Refractory sciatica is the most common form of pain syndrome in the lower back and legs. Sciatica has a well-earned reputation as a chronic and stubborn symptomatic expression and is known to be extremely difficult to cure. In fact, patients who experience symptoms that last longer than 6 months are more likely to endure a lifetime of suffering than truly make a 100% recovery.

Sciatica is not a condition or diagnosis in itself. It is a term reserved for a set of symptoms that generally include pain, tingling, weakness and/or numbness in the lower back, buttocks, legs and/or feet. Sciatica can be caused by a variety of mechanical, vascular, neurological, and psychosomatic sources, although the vast majority of affected patients are diagnosed with spinal causation of one kind or another.
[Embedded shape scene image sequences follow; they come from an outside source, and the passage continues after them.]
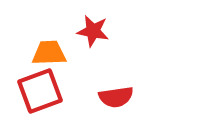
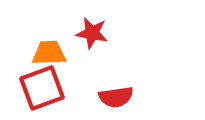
red star: moved 1 px left, 2 px down
red square: moved 2 px right, 3 px up
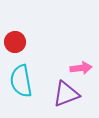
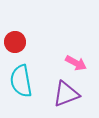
pink arrow: moved 5 px left, 5 px up; rotated 35 degrees clockwise
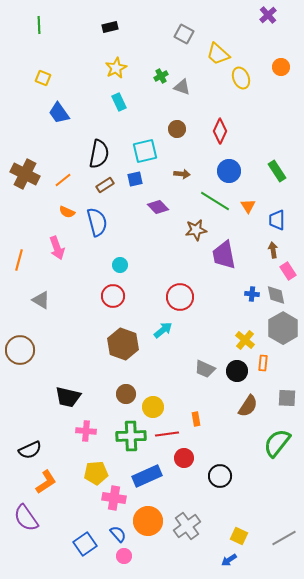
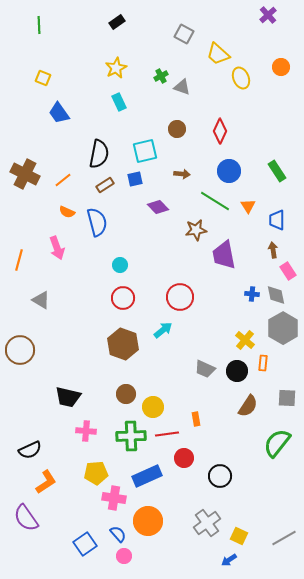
black rectangle at (110, 27): moved 7 px right, 5 px up; rotated 21 degrees counterclockwise
red circle at (113, 296): moved 10 px right, 2 px down
gray cross at (187, 526): moved 20 px right, 3 px up
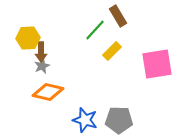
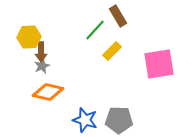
yellow hexagon: moved 1 px right, 1 px up
pink square: moved 2 px right
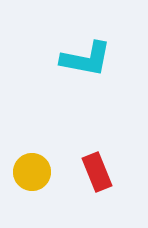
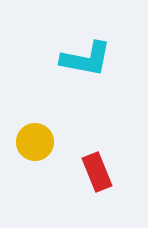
yellow circle: moved 3 px right, 30 px up
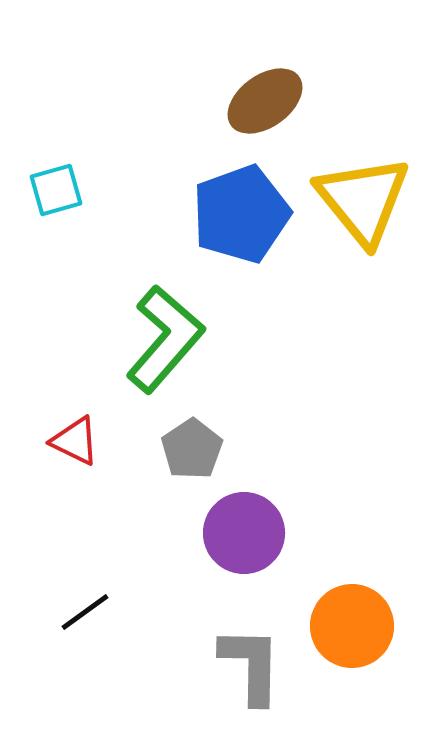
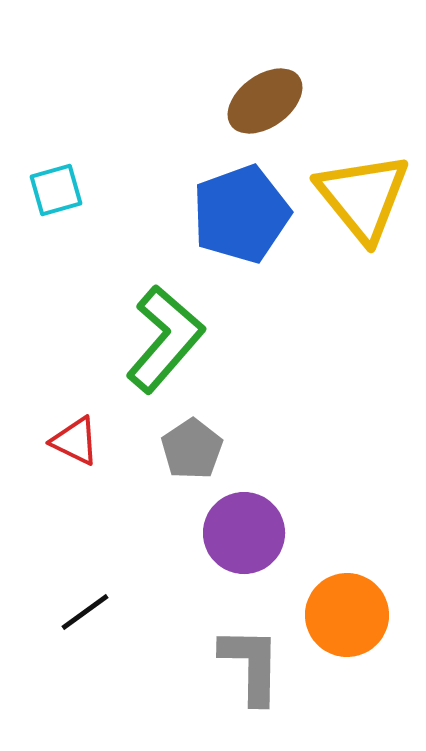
yellow triangle: moved 3 px up
orange circle: moved 5 px left, 11 px up
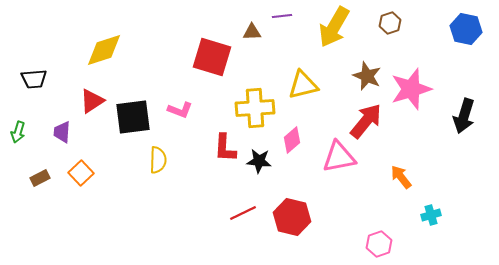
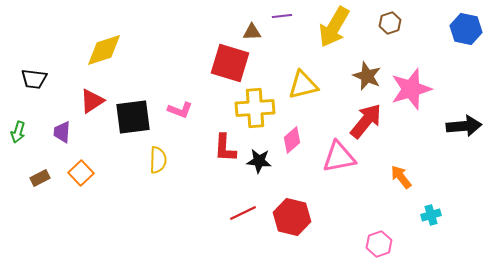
red square: moved 18 px right, 6 px down
black trapezoid: rotated 12 degrees clockwise
black arrow: moved 10 px down; rotated 112 degrees counterclockwise
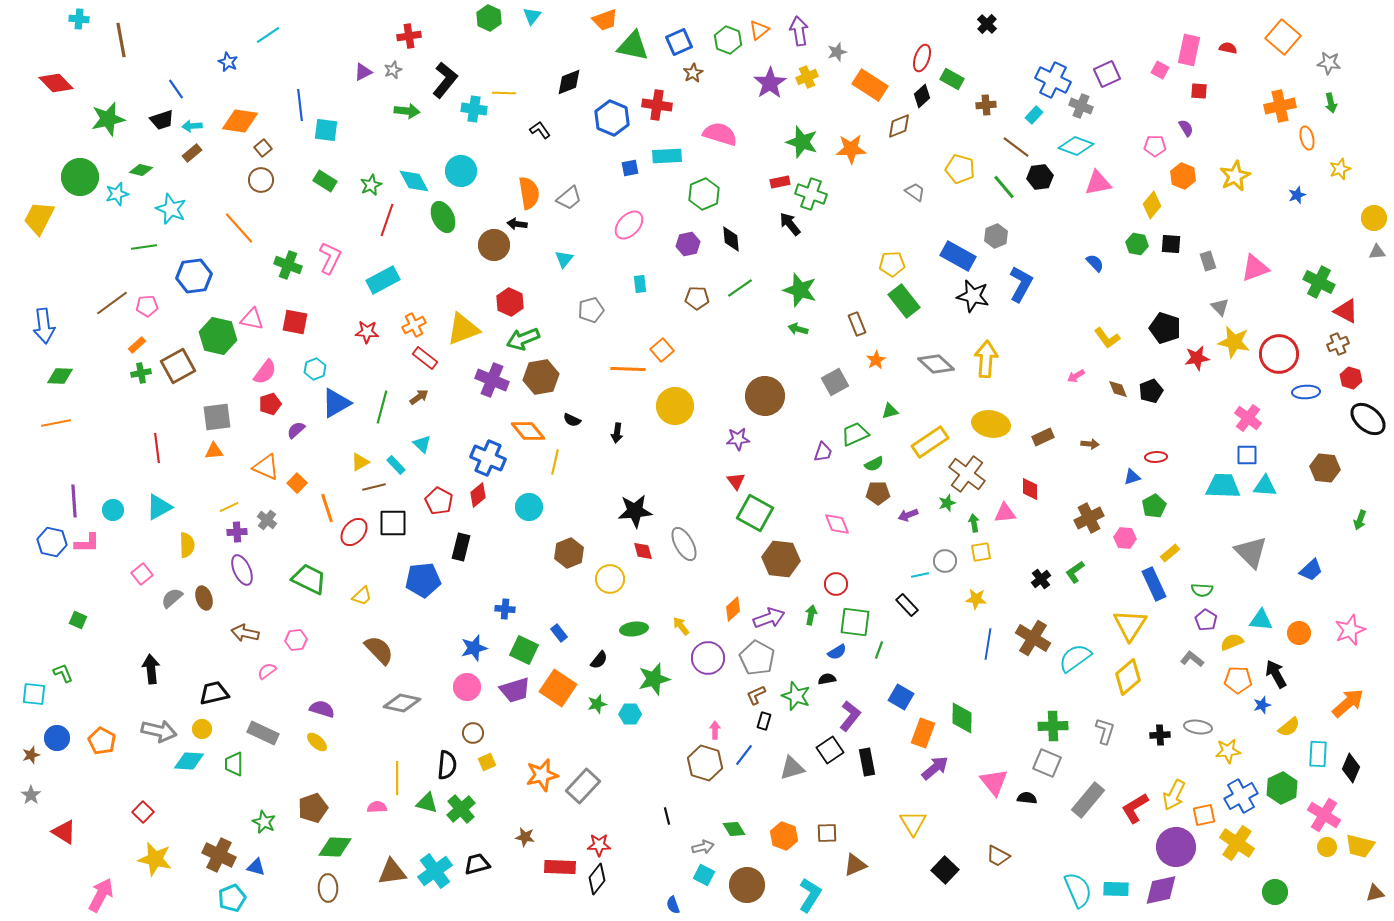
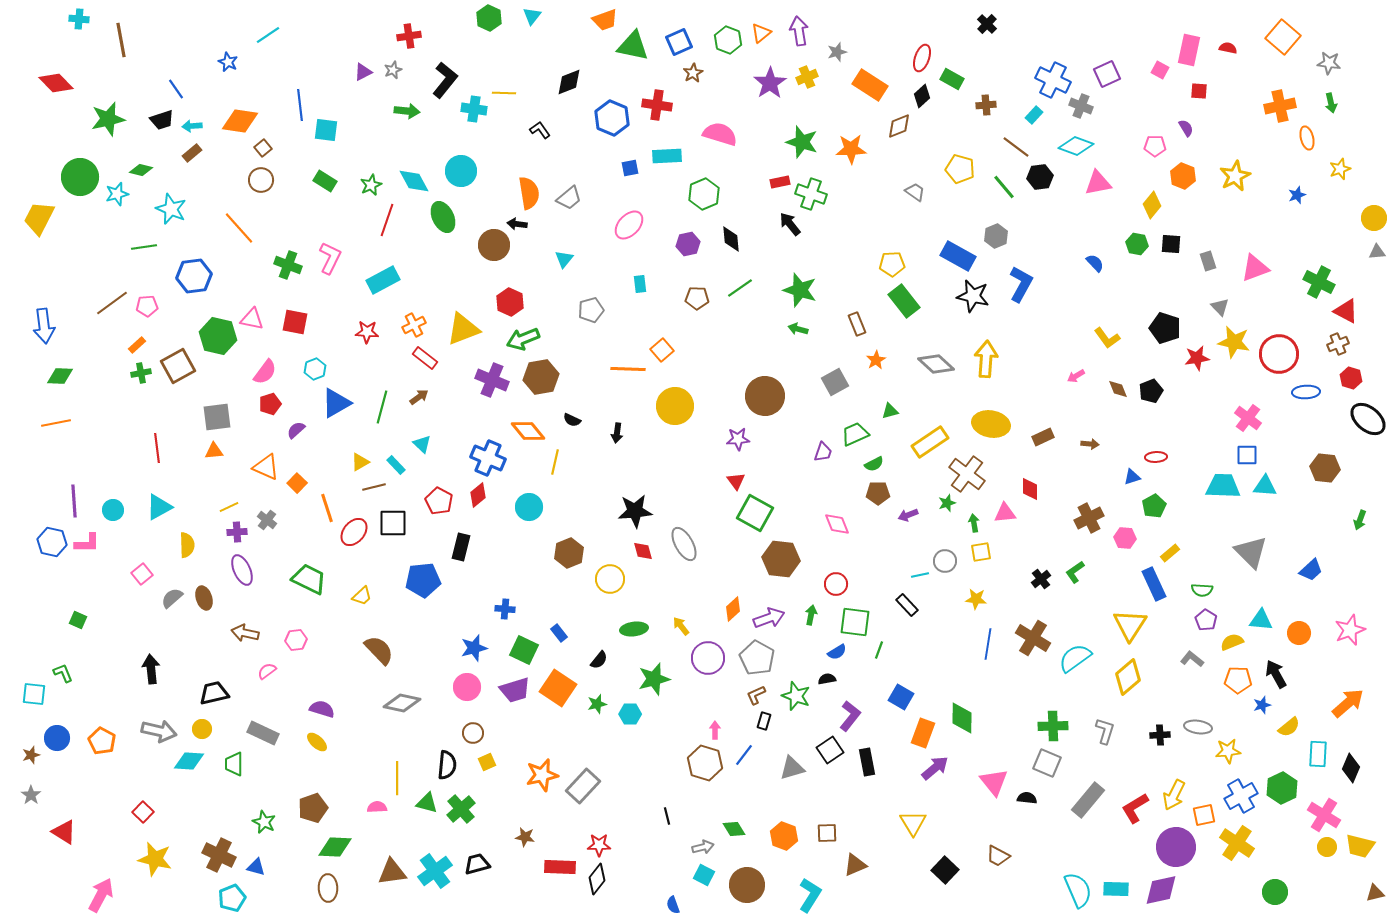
orange triangle at (759, 30): moved 2 px right, 3 px down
Common spinal sources of diagnosed sciatica may include conditions such as: degenerative disc disease, herniated discs, osteoarthritic bone spurs, foraminal stenosis, spinal stenosis, spondylolisthesis, scoliosis, chemical radiculitis from ruptured disc, and extreme lumbar hyperlordosis. The most commonly diagnosed non-spinal structural sources of sciatica include piriformis syndrome and sacroiliac joint dysfunction. While it is true that virtually all of these conditions can cause sciatic nerve pain in the lower body, it is also a fact that these symptoms are rarely long-lasting and will almost always respond well to appropriate treatment modalities.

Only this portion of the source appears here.